§ **BRIEF**:
Determine how many lines in the entries below hold "Comment". Respond with that number only.

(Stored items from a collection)
┄┄┄┄┄┄

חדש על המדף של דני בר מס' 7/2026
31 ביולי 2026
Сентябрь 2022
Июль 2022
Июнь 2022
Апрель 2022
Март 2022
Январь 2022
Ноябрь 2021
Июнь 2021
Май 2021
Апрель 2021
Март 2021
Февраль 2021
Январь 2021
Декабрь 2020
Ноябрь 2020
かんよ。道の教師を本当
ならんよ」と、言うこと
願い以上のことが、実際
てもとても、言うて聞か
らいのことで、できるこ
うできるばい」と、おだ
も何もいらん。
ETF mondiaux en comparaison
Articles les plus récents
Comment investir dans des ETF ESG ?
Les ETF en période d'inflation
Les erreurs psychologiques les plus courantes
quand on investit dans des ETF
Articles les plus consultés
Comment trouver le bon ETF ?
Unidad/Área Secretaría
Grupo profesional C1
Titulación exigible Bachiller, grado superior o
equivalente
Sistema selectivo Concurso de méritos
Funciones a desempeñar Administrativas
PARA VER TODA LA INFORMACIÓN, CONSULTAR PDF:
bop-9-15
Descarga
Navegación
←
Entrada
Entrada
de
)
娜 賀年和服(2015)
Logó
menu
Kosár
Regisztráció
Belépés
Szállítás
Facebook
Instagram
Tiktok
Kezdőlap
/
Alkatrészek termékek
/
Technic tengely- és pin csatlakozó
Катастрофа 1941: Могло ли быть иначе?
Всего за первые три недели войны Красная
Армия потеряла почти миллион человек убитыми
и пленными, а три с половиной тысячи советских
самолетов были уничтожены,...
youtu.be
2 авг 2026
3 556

┄┄┄┄┄┄

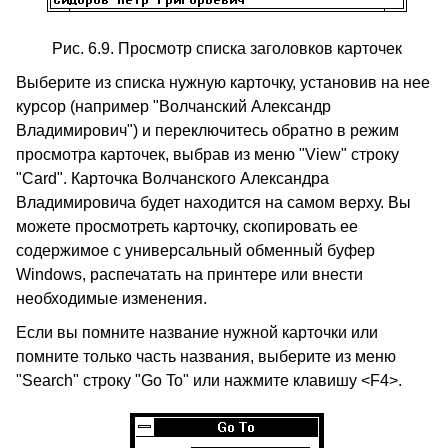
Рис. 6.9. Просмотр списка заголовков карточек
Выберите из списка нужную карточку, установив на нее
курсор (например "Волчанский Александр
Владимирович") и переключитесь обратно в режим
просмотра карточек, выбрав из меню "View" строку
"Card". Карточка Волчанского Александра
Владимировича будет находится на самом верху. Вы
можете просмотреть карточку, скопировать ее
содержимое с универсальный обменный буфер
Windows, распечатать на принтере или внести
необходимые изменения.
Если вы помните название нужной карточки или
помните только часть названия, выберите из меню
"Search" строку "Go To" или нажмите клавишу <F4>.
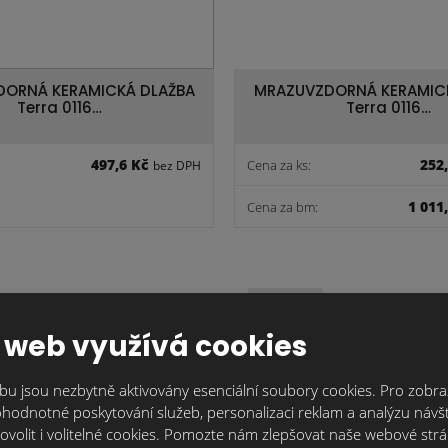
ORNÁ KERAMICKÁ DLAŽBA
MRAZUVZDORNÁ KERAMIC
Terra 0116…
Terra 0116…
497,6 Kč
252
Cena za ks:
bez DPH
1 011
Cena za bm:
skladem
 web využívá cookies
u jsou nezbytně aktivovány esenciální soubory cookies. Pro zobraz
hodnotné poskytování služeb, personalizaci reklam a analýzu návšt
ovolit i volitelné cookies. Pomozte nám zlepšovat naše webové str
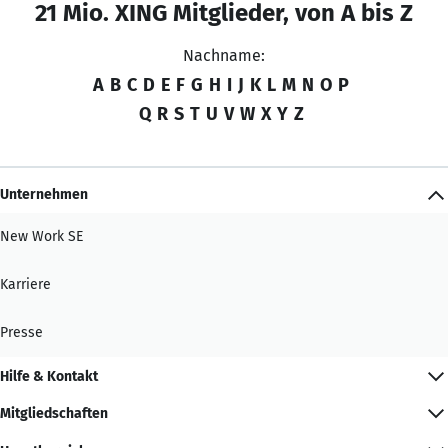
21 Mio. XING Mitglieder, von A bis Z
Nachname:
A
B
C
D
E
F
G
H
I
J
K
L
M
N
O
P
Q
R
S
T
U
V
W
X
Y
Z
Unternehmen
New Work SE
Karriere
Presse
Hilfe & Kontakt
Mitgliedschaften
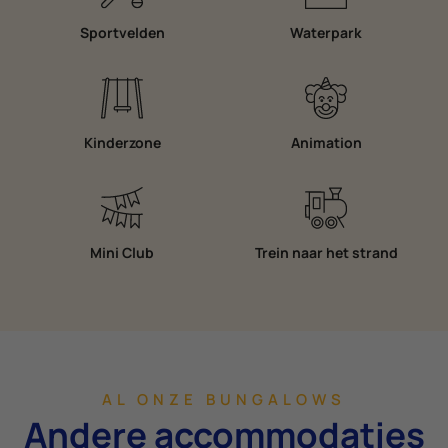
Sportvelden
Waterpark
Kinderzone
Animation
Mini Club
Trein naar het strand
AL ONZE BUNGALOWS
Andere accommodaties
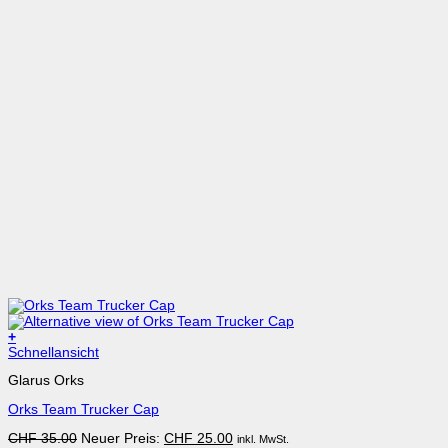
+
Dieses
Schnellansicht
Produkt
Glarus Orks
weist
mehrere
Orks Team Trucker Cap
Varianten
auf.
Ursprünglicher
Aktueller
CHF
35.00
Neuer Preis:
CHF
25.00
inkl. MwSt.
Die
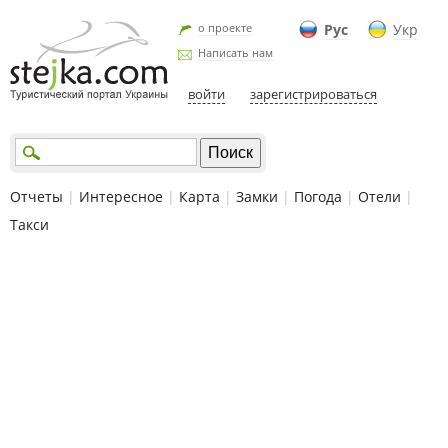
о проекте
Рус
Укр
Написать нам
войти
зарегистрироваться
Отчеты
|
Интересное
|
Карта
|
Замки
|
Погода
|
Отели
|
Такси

┄┄┄┄┄┄

§ **SOLUTION**:
2